Mullens and Dobbs had a combined career record of 6-21 before starting games for the Vikings this season. Hall was the team’s fifth-round pick in the 2023 draft and was seen more as a developmental prospect that could be a nice backup option for years to come, not a quarterback a team in playoff contention would ask to save their season as a rookie.

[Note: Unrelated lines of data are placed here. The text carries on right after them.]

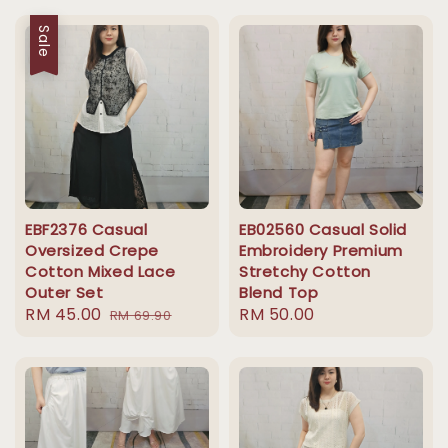
Sale
EBF2376 Casual
EB02560 Casual Solid
Oversized Crepe
Embroidery Premium
Cotton Mixed Lace
Stretchy Cotton
Outer Set
Blend Top
Sale
RM 45.00
Regular
Regular
RM 50.00
RM 69.90
price
price
price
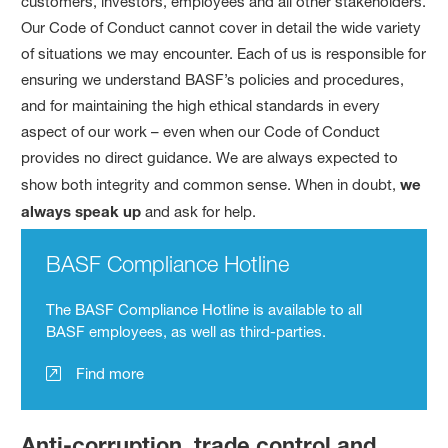
customers, investors, employees and all other stakeholders.
Our Code of Conduct cannot cover in detail the wide variety
of situations we may encounter. Each of us is responsible for
ensuring we understand BASF’s policies and procedures,
and for maintaining the high ethical standards in every
aspect of our work – even when our Code of Conduct
provides no direct guidance. We are always expected to
show both integrity and common sense. When in doubt,
we
always speak up
and ask for help.
BASF Compliance Hotline
The BASF Compliance Hotline is available to all
BASF employees, as well as third-parties.
Find more
Anti-corruption, trade control and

“For a coach, there is only so much you can do. When you go back and look at the plays [Sunday night against the Packers] there were opportunities to throw the ball and Jaren Hall just couldn’t get it out, because the NFL is really fast and really difficult. The timing is such a big deal, so he needs much more time to practice, to go through another training camp, to develop, to get used to what he’s seeing matching up with what he’s doing physically.”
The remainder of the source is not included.